Anthony Tuininga wrote:
> Well, the reason this mode was added is partly historical. While I was
> converting the internals of cx_Oracle to be able to support Python 3.x
> and Unicode I decided that the best way to do so was to add this mode
> so that I could test everything in Python 2.x before even having to
> consider Python 3.x and its own set of quirks. That worked out very
> well and I decided to leave it in place as a convenience to those who
> wish to use Unicode throughout without porting to Python 3.x.

When I learned about this flag, it seemed apparent to me that the mode was
created just to test Py3's behavior under 2x, and in that sense it is
appropriate that it work the way it does.

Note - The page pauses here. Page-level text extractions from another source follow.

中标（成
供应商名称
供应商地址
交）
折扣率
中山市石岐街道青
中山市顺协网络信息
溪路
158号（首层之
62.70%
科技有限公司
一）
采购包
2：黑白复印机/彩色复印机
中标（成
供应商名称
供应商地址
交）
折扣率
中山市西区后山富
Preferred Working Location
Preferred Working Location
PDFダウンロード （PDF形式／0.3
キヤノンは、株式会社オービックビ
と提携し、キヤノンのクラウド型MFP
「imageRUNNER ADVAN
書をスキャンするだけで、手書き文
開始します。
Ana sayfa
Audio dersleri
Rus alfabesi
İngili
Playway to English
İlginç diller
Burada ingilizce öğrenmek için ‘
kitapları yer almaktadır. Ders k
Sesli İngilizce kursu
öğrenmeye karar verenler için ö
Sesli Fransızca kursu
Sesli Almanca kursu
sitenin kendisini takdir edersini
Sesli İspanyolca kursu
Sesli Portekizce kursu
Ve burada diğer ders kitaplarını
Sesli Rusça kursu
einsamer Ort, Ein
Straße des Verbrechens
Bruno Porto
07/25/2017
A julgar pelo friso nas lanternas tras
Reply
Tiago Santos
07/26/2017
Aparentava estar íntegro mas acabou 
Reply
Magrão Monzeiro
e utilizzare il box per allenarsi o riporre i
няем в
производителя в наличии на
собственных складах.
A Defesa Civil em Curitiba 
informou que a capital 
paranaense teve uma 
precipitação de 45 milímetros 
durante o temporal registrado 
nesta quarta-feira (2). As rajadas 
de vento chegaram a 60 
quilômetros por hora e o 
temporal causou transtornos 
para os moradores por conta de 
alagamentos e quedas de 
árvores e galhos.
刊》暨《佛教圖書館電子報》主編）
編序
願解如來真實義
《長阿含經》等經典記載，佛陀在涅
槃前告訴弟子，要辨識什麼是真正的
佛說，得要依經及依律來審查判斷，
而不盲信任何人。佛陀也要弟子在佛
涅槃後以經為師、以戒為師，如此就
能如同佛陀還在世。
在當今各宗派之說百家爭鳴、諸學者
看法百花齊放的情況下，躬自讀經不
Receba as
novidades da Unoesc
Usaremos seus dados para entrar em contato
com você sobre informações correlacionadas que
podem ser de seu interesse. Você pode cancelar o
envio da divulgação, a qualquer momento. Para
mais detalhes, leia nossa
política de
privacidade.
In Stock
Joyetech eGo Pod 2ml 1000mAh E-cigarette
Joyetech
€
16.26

The issue I have is that one of my users feels that this mode must be used
in a production Python 2.x application.   I'm not aware of what the
rationale would be for this.   I'd rather not have SQLAlchemy needing to
support this mode of operation in 2x (note that in 3x, all strings are
unicodes by default so it is not an issue on that side), since it adds
some conditionals to the internals that are superfluous in almost all
cases.   My fear is that this user thinks the only way to get "unicode"
back in results (for their other cx_oracle, non-SQLAlchemy applications
running in the same environment) is through this flag, which as you've
mentioned below is not the case.

So perhaps something helpful here would be some documentation note from
the creator of cx_oracle that WITH_UNICODE mode doesn't buy you anything
in a production application that you can't get in easier ways, its only
for a specific kind of testing.

> I'm not sure what you are referring to with the
> "rigidity and arguable bugginess on the connect/statement/bind
> parameter side"
> but be aware that Oracle has a "unicode" mode and in
> that mode only Unicode data will be accepted. If I were to accept
> strings I would have to convert them to Unicode in some fashion -- and
> that implies knowing the encoding which I can't claim to know.

It is rigid in that even the strings passed to connect() cannot be plain
Python strings, nor can the statements passed to execute() - strings that
in the overwhelmingly vast majority of cases will be simple ascii values.

I am not aware of any other driver with this limitation, including some
that are all-unicode, such as Pysqlite.  It is standard practice for a
unicode aware application to treat plain bytestrings as ascii (or whatever
the default encoding of the interpreter is set up with).   If the
bytestring contains non-ascii then it raises an error.   Running the
string through the unicode() builtin with no other arguments provides this
effect.

It is "arguably buggy" regarding my previous test case, passing in a plain
bytestring returns back a hex-encoded string in a roundtrip, and not the
exact same thing you passed in.  I'm not too concerned about it but you
can be sure that others would find it to be surprising.

Based on my experience with Python drivers, the ideal "unicode" behavior
includes that Python unicode objects are accepted for all operations,
including the connect arguments, the statement, and the bind parameter
keys and values, in which case the underlying mechanics of Oracle encoding
handle the details.   But arguments passed as strings are decoded from the
platform's default encoding, using unicode(x) or similar, and will
immediately raise if this is not the case.   All result strings are
returned as unicode regardless of source.   Drivers which provide this
behavior include Pysqlite, pg8000, and pyodbc.  These are the easiest
drivers for us to support in SQLAlchemy w.r.t encoding issues.

> Note that there is another solution to getting all data returned as
> Unicode if that is what is desired. You can use "normal" or
> "non-Unicode" mode and simply specify a connection output type handler
> that tells cx_Oracle that all strings should be returned as Unicode.
> See the sample "ReturnUnicode.py" as an example. In that case,
> cx_Oracle will insist upon strings for connect strings, SQL
> statements, etc. -- but will accept Unicode for bind parameters and
> will return Unicode in result sets. Again, this is simply due to the
> way that the OCI deals with Unicode for what it terms "metadata".

This is good to know and I will look into using this method for
SQLAlchemy's default behavior with Oracle, as anything that removes the
need for us to encode/decode on the Python side improves performance for
us.

thanks for your answers !

- mike